--- Record set Enclosed Below ---

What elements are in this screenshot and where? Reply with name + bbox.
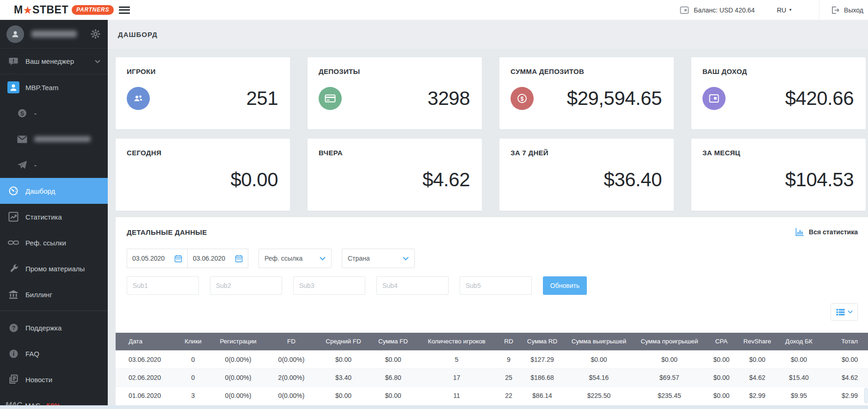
table-row: 03.06.202000(0.00%)0(0.00%)$0.00$0.0059$…	[116, 350, 868, 368]
topbar: M★STBET PARTNERS Баланс: USD 420.64 RU ▼…	[0, 0, 868, 20]
table-cell: $4.62	[738, 368, 777, 386]
table-cell: $235.45	[634, 386, 705, 404]
nav-label: Статистика	[25, 213, 62, 221]
column-header: CPA	[705, 333, 738, 350]
nav-label: FAQ	[25, 350, 39, 358]
sub1-input[interactable]	[127, 276, 199, 295]
sidebar: Ваш менеджер MBP.Team S - - Дашборд	[0, 20, 108, 409]
brand-logo[interactable]: M★STBET PARTNERS	[0, 0, 108, 20]
stat-card-players: ИГРОКИ 251	[116, 57, 290, 129]
date-to-input[interactable]	[193, 255, 232, 262]
column-header: Количество игроков	[416, 333, 497, 350]
bank-icon	[6, 290, 20, 299]
dollar-icon: $	[511, 87, 534, 110]
sidebar-item-statistics[interactable]: Статистика	[0, 204, 108, 230]
table-cell: $0.00	[705, 350, 738, 368]
logo-letter: M	[14, 4, 23, 16]
menu-toggle-icon[interactable]	[119, 6, 130, 14]
calendar-icon[interactable]	[235, 255, 243, 262]
star-icon: ★	[24, 5, 32, 16]
refresh-button[interactable]: Обновить	[543, 276, 587, 295]
table-cell: $0.00	[370, 386, 416, 404]
all-statistics-link[interactable]: Вся статистика	[795, 227, 858, 237]
table-cell: $225.50	[564, 386, 634, 404]
svg-text:S: S	[20, 110, 24, 117]
card-label: СУММА ДЕПОЗИТОВ	[511, 67, 662, 75]
table-cell: 02.06.2020	[116, 368, 176, 386]
column-header: Регистрации	[210, 333, 266, 350]
vertical-scrollbar-thumb[interactable]	[864, 388, 868, 403]
column-header: Сумма выигрышей	[564, 333, 634, 350]
sidebar-item-dashboard[interactable]: Дашборд	[0, 178, 108, 204]
country-select[interactable]: Страна	[342, 249, 415, 268]
sub5-input[interactable]	[460, 276, 532, 295]
wrench-icon	[6, 264, 20, 274]
table-cell: 0(0.00%)	[210, 386, 266, 404]
sub3-input[interactable]	[293, 276, 365, 295]
card-value: $29,594.65	[567, 87, 662, 110]
stat-card-7days: ЗА 7 ДНЕЙ $36.40	[499, 139, 674, 211]
calendar-icon[interactable]	[174, 255, 182, 262]
sidebar-item-support[interactable]: ? Поддержка	[0, 315, 108, 341]
sub2-input[interactable]	[210, 276, 282, 295]
horizontal-scrollbar[interactable]	[0, 405, 868, 409]
column-settings-button[interactable]	[831, 303, 858, 321]
nav-label: Промо материалы	[25, 265, 85, 273]
sidebar-item-news[interactable]: Новости	[0, 366, 108, 392]
wallet-icon	[680, 6, 689, 14]
table-cell: $15.40	[777, 368, 821, 386]
column-header: Доход БК	[777, 333, 821, 350]
chevron-down-icon	[320, 256, 326, 261]
table-cell: $0.00	[777, 350, 821, 368]
table-cell: $0.00	[564, 350, 634, 368]
blurred-email	[34, 136, 91, 142]
date-from-input[interactable]	[132, 255, 171, 262]
table-cell: 0(0.00%)	[266, 386, 317, 404]
players-icon	[127, 87, 150, 110]
table-cell: 01.06.2020	[116, 386, 176, 404]
card-value: $0.00	[230, 169, 278, 191]
logout-icon	[831, 6, 840, 15]
stats-chart-icon	[6, 212, 20, 222]
language-code: RU	[777, 6, 786, 14]
logout-button[interactable]: Выход	[819, 0, 868, 20]
sidebar-item-faq[interactable]: FAQ	[0, 341, 108, 366]
column-header: Сумма проигрышей	[634, 333, 705, 350]
stat-card-income: ВАШ ДОХОД $420.66	[691, 57, 866, 129]
chat-exclamation-icon	[6, 57, 20, 66]
chevron-down-icon	[403, 256, 409, 261]
avatar[interactable]	[6, 25, 24, 43]
sidebar-item-manager[interactable]: Ваш менеджер	[0, 49, 108, 74]
question-circle-icon: ?	[6, 323, 20, 333]
card-label: ЗА МЕСЯЦ	[702, 149, 854, 157]
language-selector[interactable]: RU ▼	[777, 6, 792, 14]
table-cell: 0	[176, 368, 210, 386]
table-cell: $0.00	[317, 386, 370, 404]
chevron-down-icon	[95, 60, 100, 63]
card-label: ВАШ ДОХОД	[702, 67, 854, 75]
table-cell: $69.57	[634, 368, 705, 386]
blurred-username	[31, 31, 77, 37]
stat-card-month: ЗА МЕСЯЦ $104.53	[691, 139, 866, 211]
column-header: Клики	[176, 333, 210, 350]
ref-link-select[interactable]: Реф. ссылка	[259, 249, 332, 268]
bar-chart-icon	[795, 227, 804, 237]
profile-row	[0, 20, 108, 49]
settings-button[interactable]	[91, 29, 100, 39]
date-to-field[interactable]	[187, 249, 248, 268]
all-statistics-label: Вся статистика	[809, 228, 858, 236]
manager-team-label: MBP.Team	[25, 84, 58, 92]
table-cell: $0.00	[634, 350, 705, 368]
sidebar-item-billing[interactable]: Биллинг	[0, 281, 108, 307]
deposit-card-icon	[319, 87, 342, 110]
column-header: RD	[497, 333, 520, 350]
table-columns-icon	[836, 309, 845, 316]
table-cell: $6.80	[370, 368, 416, 386]
nav-label: Дашборд	[25, 187, 55, 195]
sidebar-item-ref-links[interactable]: Реф. ссылки	[0, 230, 108, 256]
telegram-value: -	[34, 161, 37, 169]
date-from-field[interactable]	[127, 249, 188, 268]
table-row: 01.06.202030(0.00%)0(0.00%)$0.00$0.00112…	[116, 386, 868, 404]
sub4-input[interactable]	[376, 276, 449, 295]
sidebar-item-promo[interactable]: Промо материалы	[0, 256, 108, 281]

--- End of Enclosed Record set ---

**Exercise**
Report the number of lines in these entries that hold the word "chart". Add nothing else.

**Solution to this problem**
2